The ’64 World’s Fair was one of a series of expositions celebrating science, culture, national achievements, and the future. New York’s was an unbridled festival of midcentury consumerism in jet-set architecture with grand domed pavilions. Ford, Pepsi, IBM, and General Motors all took part. On London’s Southbank, there are remnants of the 1951 Festival of Britain, designed to showcase the “genius of British scientists and technologists.” It featured the largest dome ever constructed and a floating tower dubbed the “Skylon.” Some aspects, such as the co
ncrete blackened by pollution, are viewed less affectionately. Only etchings and a ruined foundation remain of the Crystal Palace, centerpiece of the 1851 Great Exhibition—the first of such fairs celebrating the feats of the Industrial Revolution. These eras were times of unbridled enthusiasm for the future and the power of private industry to build things for our collective benefit.

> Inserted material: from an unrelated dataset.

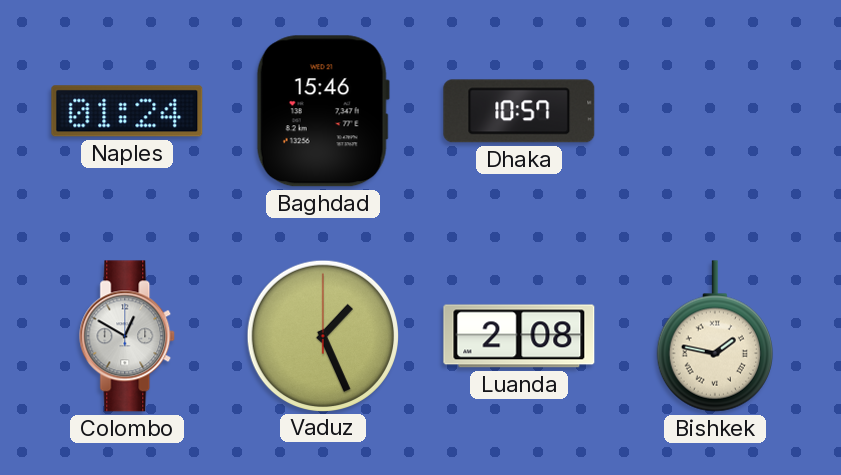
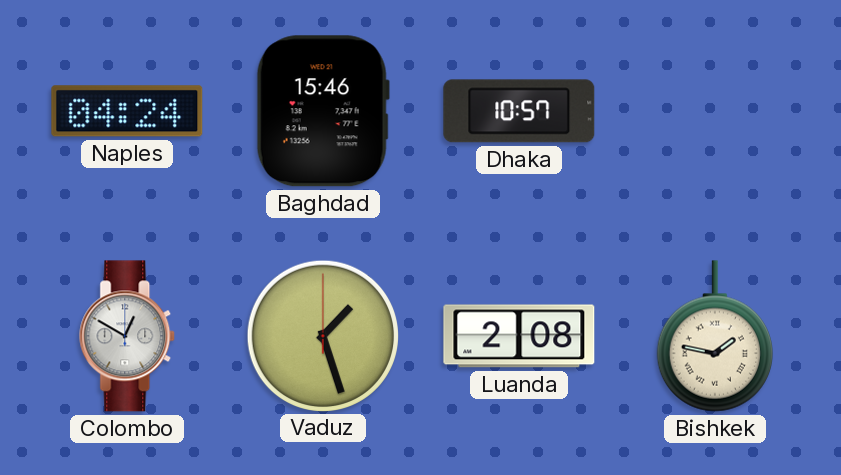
Naples: 01:24 -> 04:24
Vaduz: 1:26 -> 1:27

The old headquarters of mighty industries past can be revealing, particularly those built from scratch in company heydays. These often served as the ultimate expression not only of that company at its peak, but also that company’s industry at its peak. Today they are cultural landmarks. The Express newspaper building, built on London’s Fleet Street in 1932, is a glittering memorial of a time when two-thirds of the British newspaper-buying population read the paper every day. Everything about the sleek black façade communicates power, opulence, and futurism, with art deco lines, rounded corners, and gilded details. IBM’s 1950s Minnesota headquarters even had a brochure tagline, “Where today meets tomorrow,” and was lavish in its countryside stateliness and minimalism. The Victorian industrialists in the UK even built model villages around their factories, bringing the world-tour aesthetic to buildings in eclectic combinations, with soaring ceilings and elaborate columns. They hoped to inspire workers with refined designs in rural settings, while adding modern techniques to improve welfare through ventilation and heating. (Trips to the pub were often banned by the owners, and churchgoing was encouraged in these paternalistic idylls.) Today many of these buildings remain, but in altered forms. The pubs of Fleet Street, once crowded with reporters sipping ale and trading stories, are now largely empty.
It’s emblematic that pretty much every significant Silicon Valley company has recently completed, or is in the throes of constructing, its own original headquarters. All are designed by superstar international architects with superhuman efficiencies, new features, and capabilities. And obsequious architectural magazine articles to venerate them.